The commitment to a steady dividend payout despite volatile operating cash flow may indicate management's desire to maintain yield attractiveness, but it appears to be straining the company's cash position. Investors should monitor whether this payout policy remains viable without further capital raises or increased portfolio yields.
Quick answers to the most common questions about buying LIEN stock.
Chicago Atlantic BDC, Inc. (LIEN) generated $-20.5M in net cash from operating activities in 2025. This reflects the cash generated directly from core business operations.
Chicago Atlantic BDC, Inc. (LIEN) reported negative free cash flow of $20.5M in 2025, indicating capital requirements exceeded cash from operations.

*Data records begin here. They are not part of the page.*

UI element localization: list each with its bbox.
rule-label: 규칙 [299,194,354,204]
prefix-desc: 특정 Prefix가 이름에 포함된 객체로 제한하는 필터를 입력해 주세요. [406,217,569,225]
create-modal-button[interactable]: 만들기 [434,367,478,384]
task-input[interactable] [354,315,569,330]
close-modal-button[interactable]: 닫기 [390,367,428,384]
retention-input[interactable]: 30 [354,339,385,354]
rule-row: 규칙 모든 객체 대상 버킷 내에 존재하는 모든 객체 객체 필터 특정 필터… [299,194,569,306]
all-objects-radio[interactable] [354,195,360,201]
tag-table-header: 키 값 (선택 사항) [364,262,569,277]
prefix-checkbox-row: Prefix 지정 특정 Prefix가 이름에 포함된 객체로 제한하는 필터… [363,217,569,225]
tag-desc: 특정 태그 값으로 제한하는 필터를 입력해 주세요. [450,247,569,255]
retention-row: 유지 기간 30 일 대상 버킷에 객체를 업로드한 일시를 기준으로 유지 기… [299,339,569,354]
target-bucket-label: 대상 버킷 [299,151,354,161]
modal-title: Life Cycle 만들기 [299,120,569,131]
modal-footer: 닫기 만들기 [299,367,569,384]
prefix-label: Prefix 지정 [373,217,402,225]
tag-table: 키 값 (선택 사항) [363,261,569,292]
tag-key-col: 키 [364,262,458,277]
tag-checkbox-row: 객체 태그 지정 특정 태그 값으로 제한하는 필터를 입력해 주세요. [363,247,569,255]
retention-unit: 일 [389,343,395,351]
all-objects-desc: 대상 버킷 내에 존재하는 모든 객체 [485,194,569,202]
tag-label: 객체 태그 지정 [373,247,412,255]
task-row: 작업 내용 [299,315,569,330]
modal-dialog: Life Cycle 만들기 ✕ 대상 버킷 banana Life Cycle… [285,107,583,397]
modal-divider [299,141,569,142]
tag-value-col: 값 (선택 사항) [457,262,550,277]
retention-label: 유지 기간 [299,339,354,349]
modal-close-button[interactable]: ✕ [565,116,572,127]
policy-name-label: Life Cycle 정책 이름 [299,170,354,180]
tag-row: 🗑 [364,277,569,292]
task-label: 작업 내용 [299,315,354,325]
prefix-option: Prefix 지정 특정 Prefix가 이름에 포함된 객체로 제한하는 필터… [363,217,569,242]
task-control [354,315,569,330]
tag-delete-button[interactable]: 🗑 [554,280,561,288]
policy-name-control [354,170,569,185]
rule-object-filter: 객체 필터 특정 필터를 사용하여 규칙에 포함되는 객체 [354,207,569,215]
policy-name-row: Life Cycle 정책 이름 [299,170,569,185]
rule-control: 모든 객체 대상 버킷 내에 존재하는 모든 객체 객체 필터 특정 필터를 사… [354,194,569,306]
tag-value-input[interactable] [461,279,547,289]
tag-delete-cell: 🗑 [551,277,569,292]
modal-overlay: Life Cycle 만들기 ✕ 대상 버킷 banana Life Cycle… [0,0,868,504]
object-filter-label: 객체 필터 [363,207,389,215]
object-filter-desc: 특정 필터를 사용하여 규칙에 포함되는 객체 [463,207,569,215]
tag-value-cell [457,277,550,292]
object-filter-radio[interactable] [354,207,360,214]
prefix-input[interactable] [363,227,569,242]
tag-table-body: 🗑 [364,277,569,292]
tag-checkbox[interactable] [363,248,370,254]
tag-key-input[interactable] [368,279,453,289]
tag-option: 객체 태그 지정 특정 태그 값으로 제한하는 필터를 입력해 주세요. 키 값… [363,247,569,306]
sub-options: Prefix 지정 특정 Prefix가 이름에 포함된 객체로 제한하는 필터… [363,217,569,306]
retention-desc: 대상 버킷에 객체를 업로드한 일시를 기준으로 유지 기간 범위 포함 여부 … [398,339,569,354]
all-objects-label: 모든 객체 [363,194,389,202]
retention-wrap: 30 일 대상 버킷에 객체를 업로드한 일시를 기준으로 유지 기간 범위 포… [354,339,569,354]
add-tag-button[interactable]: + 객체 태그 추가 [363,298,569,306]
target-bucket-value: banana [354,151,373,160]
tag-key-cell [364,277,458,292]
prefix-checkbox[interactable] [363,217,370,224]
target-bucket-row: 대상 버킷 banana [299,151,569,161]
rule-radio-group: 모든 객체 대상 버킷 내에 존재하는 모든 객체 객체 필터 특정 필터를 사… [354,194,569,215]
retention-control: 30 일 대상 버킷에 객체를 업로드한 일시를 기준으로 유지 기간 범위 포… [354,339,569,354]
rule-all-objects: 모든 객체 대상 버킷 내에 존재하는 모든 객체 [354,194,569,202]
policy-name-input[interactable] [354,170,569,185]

Chicago Atlantic BDC, Inc. (LIEN) spent $0.0M on capital expenditures in 2025. CapEx represents the cash invested in physical assets like property, plant, and equipment to maintain or grow the business.
In 2025, Chicago Atlantic BDC, Inc. (LIEN) returned $23.3M to shareholders via cash dividends. This shows the company's commitment to returning capital to its equity investors.